Like all presidents, Sponge was heavily criticized. He was often the butt of jokes when it came to his intelligence. Common comedic lines included were that "he had the intelligence of a sponge". Others were extremely hypercritical, and often accused him of being too bipartisan.
Most were extremely critical of Sponge immediately during and after the scandal. As one would imagine, most who were critical at this point were people who had obviously never had some (if I know what you mean). Fricken’ virgins.
Aside from political criticism, his personal life became quite an issue. Many have criticized Sponge for his unhealthy weight; for sponges of his height, he definitely sports an incredibly high BMI. His appointed physician claims that Sponge eats a healthy diet and consumes plenty of liquids. He currently weights two lbs.
Today, Inanimate Sponge resides in his Timeshare estate in Mormonville, Utah. He still plays an active role in politics, often advising many politicians. His wife divorced his ass immediately after his resignation. Never having taken up formal education or having any skills outside of politics, he is currently bankrupt.
In an attempt to achieve financial stability, Inanimate Sponge wrote and published an autobiographical book titled "My Struggle" in 2024. The book was majorly a commercial failure. The uncensored version was released in 2025.

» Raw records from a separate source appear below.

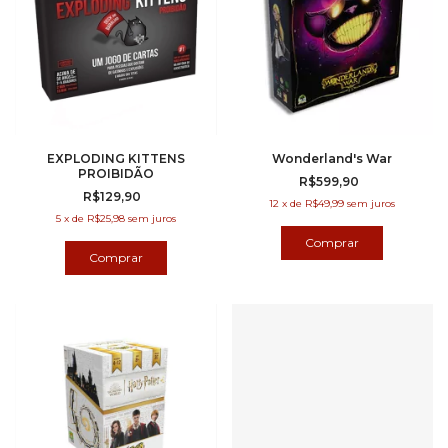
EXPLODING KITTENS
Wonderland's War
PROIBIDÃO
R$599,90
R$129,90
12
x
de
R$49,99
sem juros
5
x
de
R$25,98
sem juros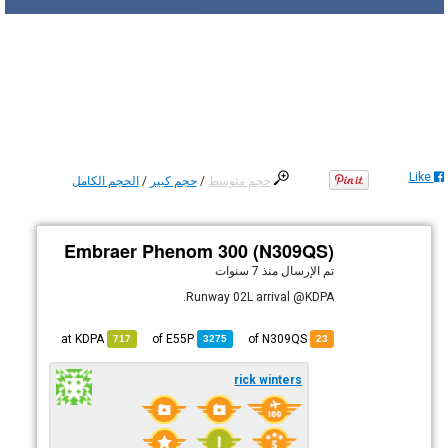
Like
حجم متوسط
/
حجم كبير
/
الحجم الكامل
Embraer Phenom 300 (N309QS)
تم الإرسال
منذ 7 سنوات
Runway 02L arrival @KDPA.
KDPA
at
E55P
of
of N309QS
717
3275
23
rick winters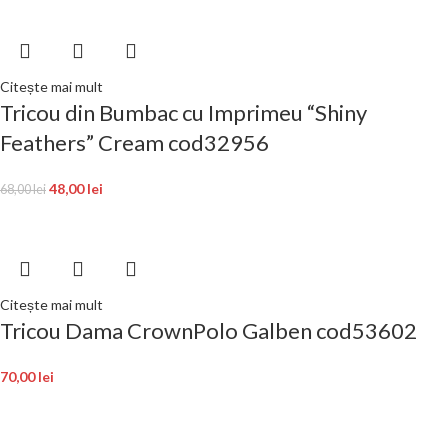
Citește mai mult
Tricou din Bumbac cu Imprimeu “Shiny
Feathers” Cream cod32956
48,00
lei
68,00
lei
Citește mai mult
Tricou Dama CrownPolo Galben cod53602
70,00
lei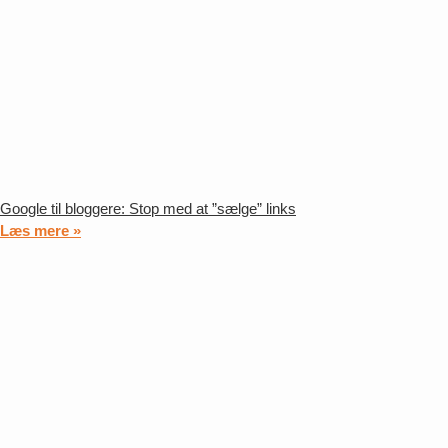
Google til bloggere: Stop med at ”sælge” links
Læs mere »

Below is a gallery of noteable images from the lifetime of Inanimate Sponge (click to enlarge to see Inanimate Sponge):
From left to right: Inanimate Sponge at the Academy Awards; Inanimate Sponge at the Pantheon; Inanimate Sponge receiving a Nobel Peace Prize
From left to right: A wet floor sign, with Inanimate Sponge not visible; Inanimate Sponge at a sporting event; Inanimate Sponge at a White Stripes concert
From left to right: Ex-wife and former First Lady; Sponge's Vice President; members of the Sponge Administration
- Despite popular belief, he has no relation to SpongeBob SquarePants, and is not an actual sea-dwelling sponge. He never was. Don't ask us how he has parents. We don't know.
- You're probably wondering how we wrote this article, considering this article discusses events that haven't happened yet in a past-tense form. Well, the authors of this (which is us) are from a much later time period. In the future, there will be time machines. The easiest way we can explain so that your primitive 22nd century brain can understand it, is that its a lot like Back to the Future. Not the old one with Michael J. Fox. There's going to be a remake in 2030.
- Unfortunately, the White Stripes will be touring for the next thirty years.
- Inanimate Sponge's religion is unknown. Rumors suggest that he may have been of Jewish ancestry, but never formally practiced the faith. Ya' know, in 2041 Jews will buy-out the entire Middle East, only to sell it to back to the Muslims for twice the price after realizing all natural resources had been drained from the region in World War IV.
- Not only is he alive right now, but he's still alive in the future as well. He's lost his looks though. Oh and his wife dies in 2029, just so you know. Then they make a "made for TV movie" about his life, but it sucks. It stars Joaquin Phoenix. Not that he sucks, but the rest of the actors really drag him down with their nominal roles.